Camp O'Donnell was an unfinished Filipino training base.  There was one water faucet for the entire camp.  Men literally died for a drink.  The death rate in the camp began to rise until as many as 55 men dying each day.  The burial detail worked non-stop to bury the dead.  Often, when they returned the next morning, the wild dogs had dug up the bodies or the bodies were sitting up in the graves.
    
The Japanese realized they had to do something to lower the death rate at the camp, so they opened a new camp at Cabanatuan.  It is not known if P.Z. was sent to the camp when it opened or if he was sent there after he returned from a work detail.
    While P.Z. was a prisoner at Cabanatuan, he became ill and entered the camp hospital on June 18, 1942.  According to medical records kept by the staff, P. Z. was suffering from dysentery and starvation.  The doctors did the best they could but had little to no medicine to treat the sick.  The Philippine Red Cross attempted to bring medical supplies to the camp for the POWs, but the Japanese refused to allow the supplies to be given to them.

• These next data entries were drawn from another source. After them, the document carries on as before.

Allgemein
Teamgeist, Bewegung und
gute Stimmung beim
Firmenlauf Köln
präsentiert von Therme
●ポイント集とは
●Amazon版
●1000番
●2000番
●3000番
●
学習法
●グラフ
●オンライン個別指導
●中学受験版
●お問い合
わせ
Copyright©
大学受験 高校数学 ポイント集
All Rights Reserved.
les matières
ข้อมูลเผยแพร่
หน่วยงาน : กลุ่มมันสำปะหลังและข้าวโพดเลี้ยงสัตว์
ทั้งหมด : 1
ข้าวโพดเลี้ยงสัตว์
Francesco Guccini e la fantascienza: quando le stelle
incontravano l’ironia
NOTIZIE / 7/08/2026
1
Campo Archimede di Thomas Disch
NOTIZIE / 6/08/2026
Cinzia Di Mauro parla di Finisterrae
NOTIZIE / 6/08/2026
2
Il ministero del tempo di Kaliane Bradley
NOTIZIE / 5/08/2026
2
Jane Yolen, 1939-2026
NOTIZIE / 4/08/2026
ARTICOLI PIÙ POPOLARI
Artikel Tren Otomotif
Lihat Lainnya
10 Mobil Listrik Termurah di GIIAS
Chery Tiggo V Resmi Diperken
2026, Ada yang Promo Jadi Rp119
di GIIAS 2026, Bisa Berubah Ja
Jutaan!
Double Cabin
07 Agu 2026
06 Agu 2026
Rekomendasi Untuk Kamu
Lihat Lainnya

    According to the record kept by the medical staff at the camp, Pvt. P.Z. Eldridge died of dysentery and malaria on Tuesday, July 21, 1942, at Cabanatuan POW Camp at approximately 1:15 P.M.   He was nineteen years old.   After his death, he was buried in the camp cemetery.
    After the war, the Remains Recovery Team identified the remains of Pvt. P.Z. Eldridge.  At his family's request, the remains were returned to the United States.  He was buried at the Burns Assembly of God Church Cemetery in Slocomb, Alabama.  On his headstone, his date of death was given as July 24, 1942.